I guess these were the people blocking the merger. $1 million was the price for them to go away.
Unfair! No matter how annoying I am, my company STILL won't agree to pay me to resign.
While on the surface it appears that Salsa is correct, I wonder what is really happening behind the scenes. Sometimes to attract good people to the right positions you have to dangle golden carrots. Please understand I am not saying it is right.
Leaf, you crack me up.
I have heard many average everyday HMC employees complain that they haven't had a raise in 5 years. It would be nice if Chris Carroll could find out whether this is true or not. If it is, then the news concerning higher executive pay while they have the threat of job losses still dangling over their heads has got to be demoralizing.
As for as dangling golden carrots, this is the same logic that Stewart used to get his security clauses in his contract approved along with his year of severance written in. He was taking a substantial risk coming to work for a company in the red, blah, blah, blah.
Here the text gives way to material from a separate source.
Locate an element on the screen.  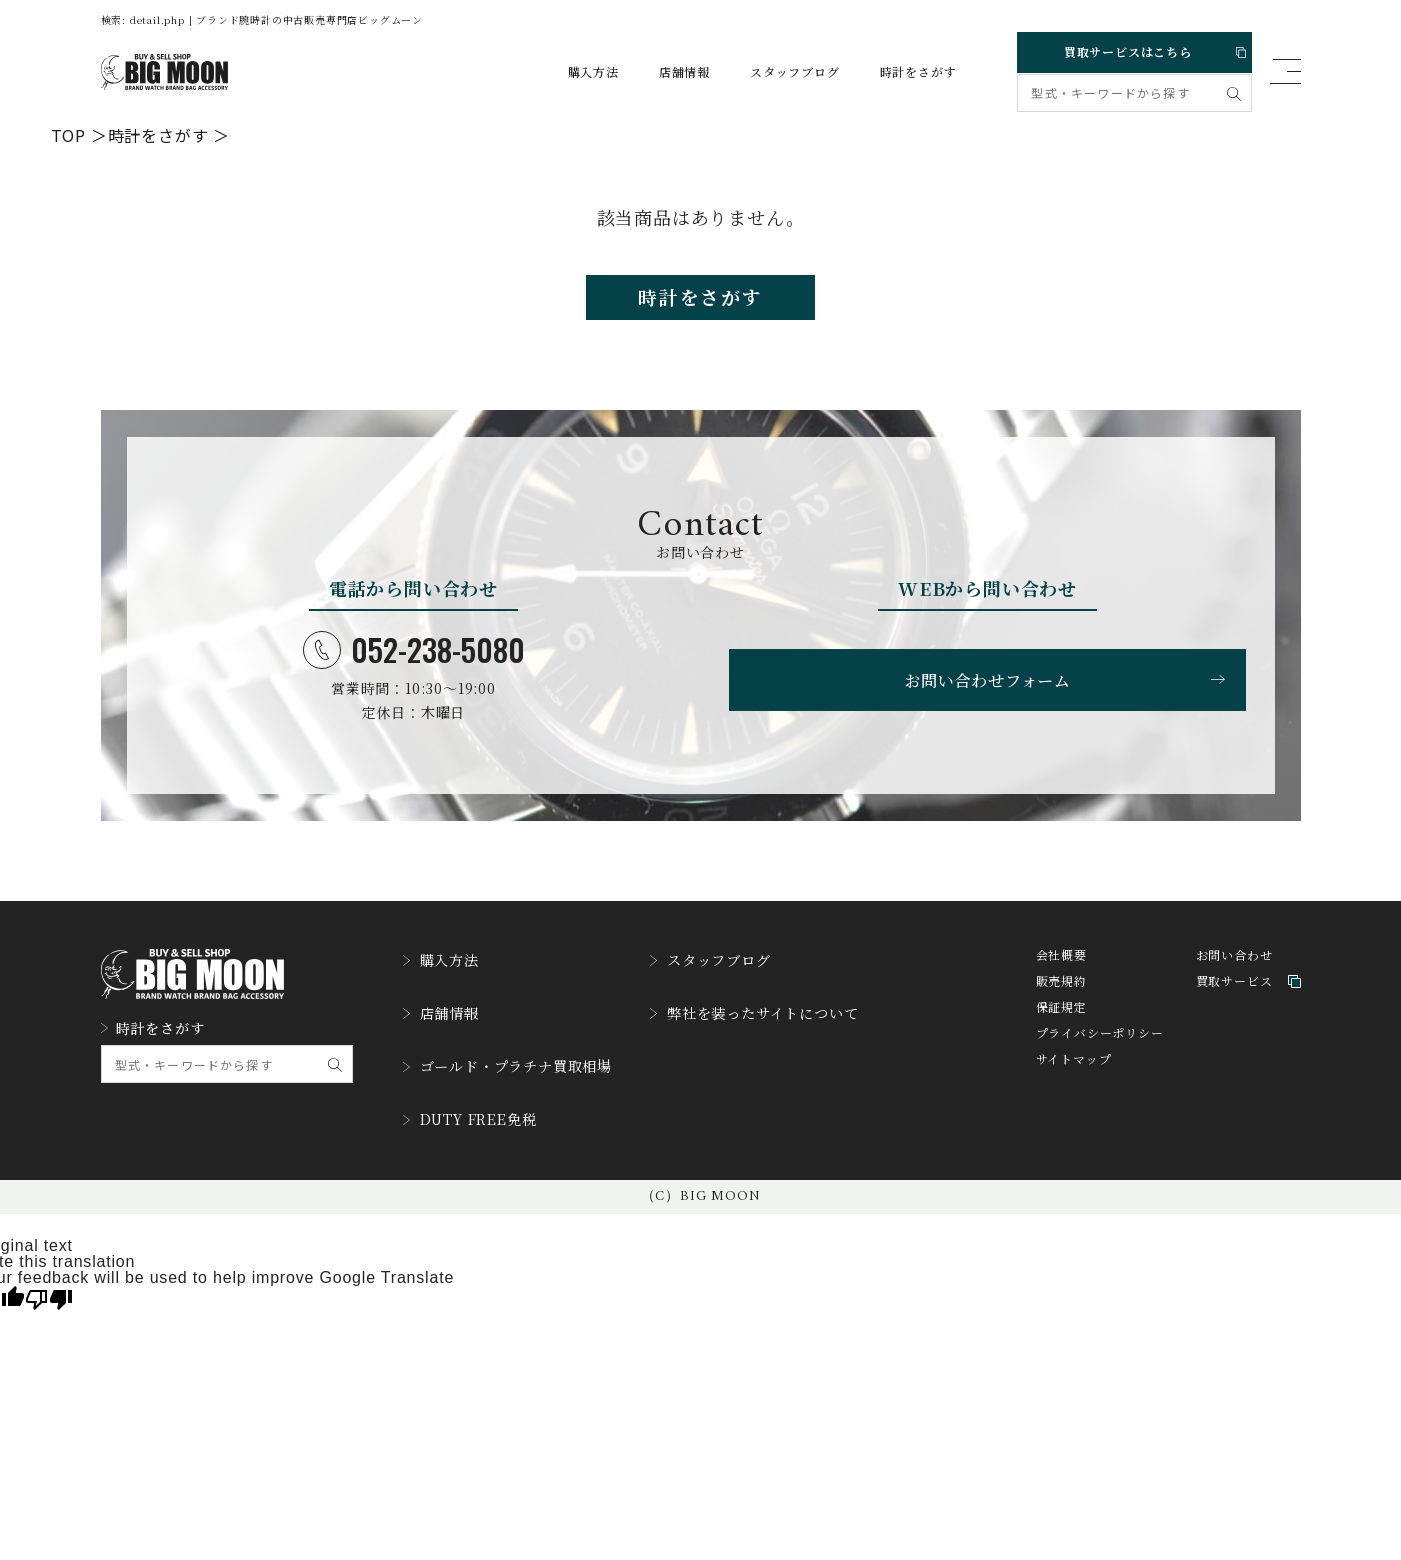
買取サービスはこちら is located at coordinates (1133, 48).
Pay the next CEO a bonus for an year with an astounding financial loss like Stewart was, Erlanger, and I predict you will have the HMC employees completely beat down.
I think this is crazy. Employees need a raise as well, they are the back bone of the company.
I'm glad my bonds were called a couple of years ago since they defaulted on some recently. I'm sure the county governments down there will make the holders whole.